# Triple shaft question. Probably one for Ethan



## One Planer (Jan 21, 2012)

Evening guys.

I'm looking into getting a new driver and have one in particular in mind (Mizuno MP-630).

The Shafts in the driver in question are:

Mitsubishi Rayon Fubuki 64 MTS (for Mizuno)

And 

UST Mamiya AXIVcore Tour black

Just curious for a little feed back as to how these shafts will play as compared to my current shaft (Firmer/Softer, Higher/lower etc) which is a:

Fujikura Motore 65 (Made for Taylormade)

As a side note I have the Fubuki in my 5 wood and like the feel and flight it gives so kind of leaning towards this one.

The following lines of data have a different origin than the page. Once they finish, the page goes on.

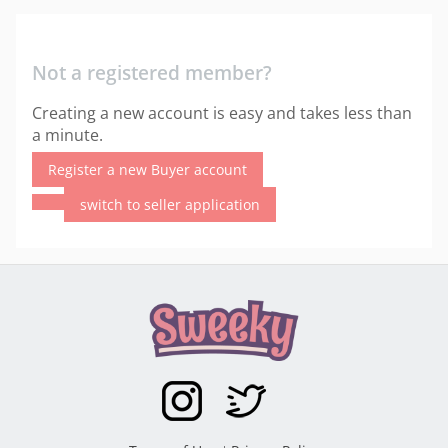
Not a registered member?
Creating a new account is easy and takes less than
a minute.
Register a new Buyer account
switch to seller application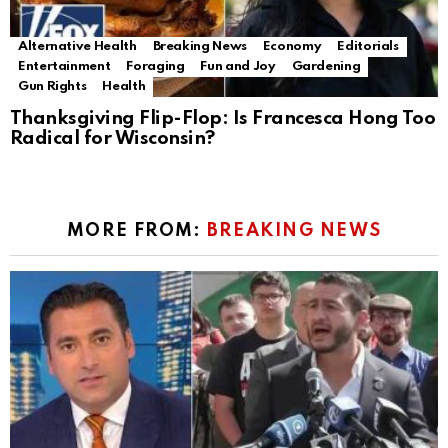
Alternative Health
Breaking News
Economy
Editorials
Entertainment
Foraging
Fun and Joy
Gardening
Gun Rights
Health
Thanksgiving Flip-Flop: Is Francesca Hong Too
Radical for Wisconsin?
MORE FROM:
BREAKING NEWS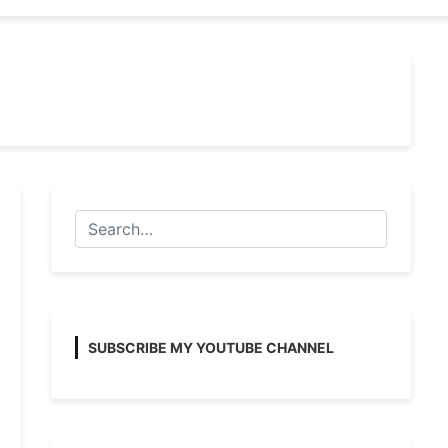
SUBSCRIBE MY YOUTUBE CHANNEL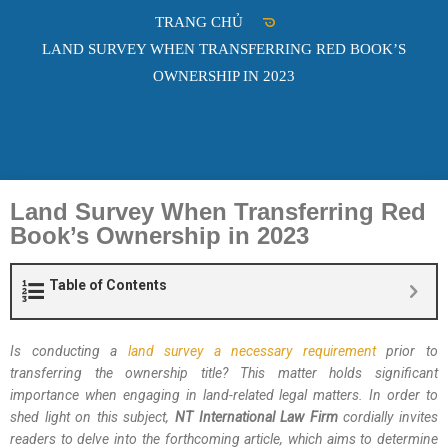
TRANG CHỦ
LAND SURVEY WHEN TRANSFERRING RED BOOK’S
OWNERSHIP IN 2023
Land Survey When Transferring Red
Book’s Ownership in 2023
Table of Contents
Is conducting a
land survey a necessary requirement
prior to
transferring the ownership title? This matter holds significant
importance when engaging in land-related legal matters. In order to
shed light on this subject,
NT International Law Firm
cordially invites
readers to delve into the forthcoming article, which aims to determine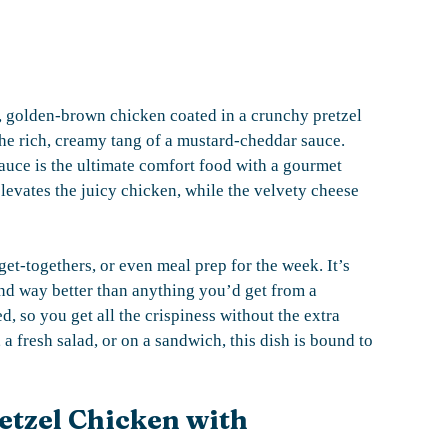
py, golden-brown chicken coated in a crunchy pretzel
 the rich, creamy tang of a mustard-cheddar sauce.
uce is the ultimate comfort food with a gourmet
elevates the juicy chicken, while the velvety cheese
 get-togethers, or even meal prep for the week. It’s
and way better than anything you’d get from a
ed, so you get all the crispiness without the extra
 fresh salad, or on a sandwich, this dish is bound to
etzel Chicken with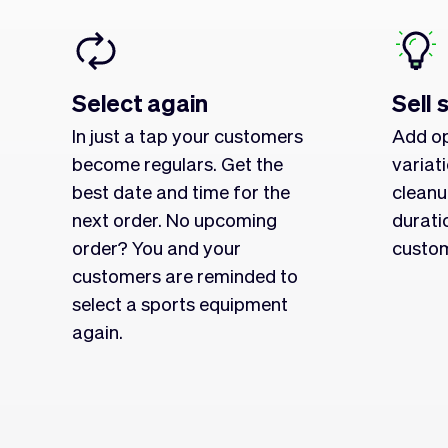
Select again
Sell 
In just a tap your customers
Add op
become regulars. Get the
variat
best date and time for the
cleanu
next order. No upcoming
durati
order? You and your
custom
customers are reminded to
select a sports equipment
again.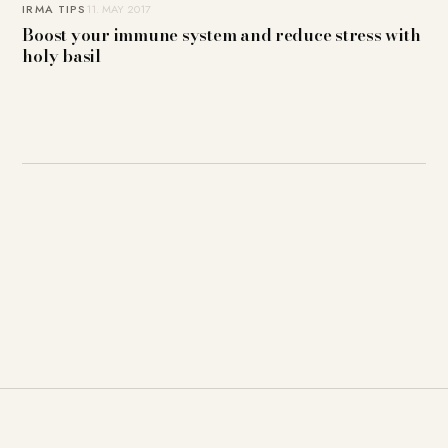
IRMA TIPS
11. MAY 2017
Boost your immune system and reduce stress with
holy basil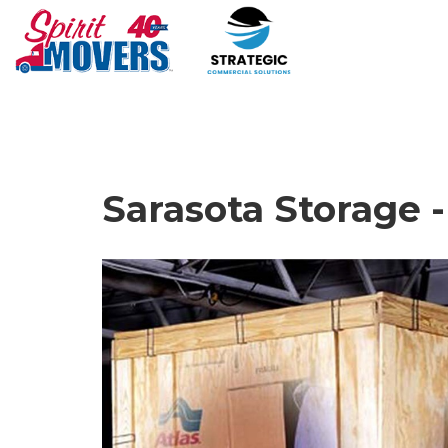
Sarasota Storage 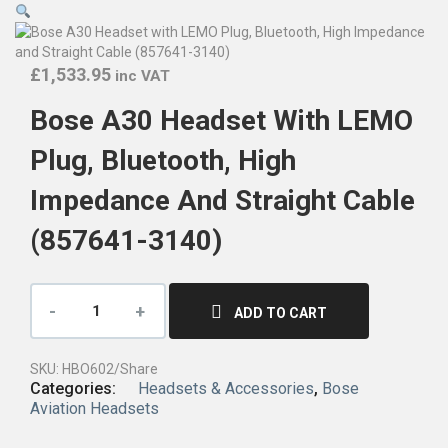
£
1,533.95
inc VAT
Bose A30 Headset With LEMO
Plug, Bluetooth, High
Impedance And Straight Cable
(857641-3140)
ADD TO CART
SKU:
HBO602/Share
Categories:
Headsets & Accessories
,
Bose
Aviation Headsets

I've also reserved a Hybrid with the Fubuki shaft to try while I'm there.

I plan on hitting both prior to a final decision just curious as to opinions on these shafts.

Muchos Kudos in advance :thup:


----------



## Ethan (Jan 21, 2012)

Hi Gareth

The Fubuki is the standard shaft in the Mizuno 630, and although a 'made for' version, is a pretty good version and plays well. It would be a mid flight shaft. 

The Axivcore Black is also a good shaft, a higher launch shaft, but low spin for its launch.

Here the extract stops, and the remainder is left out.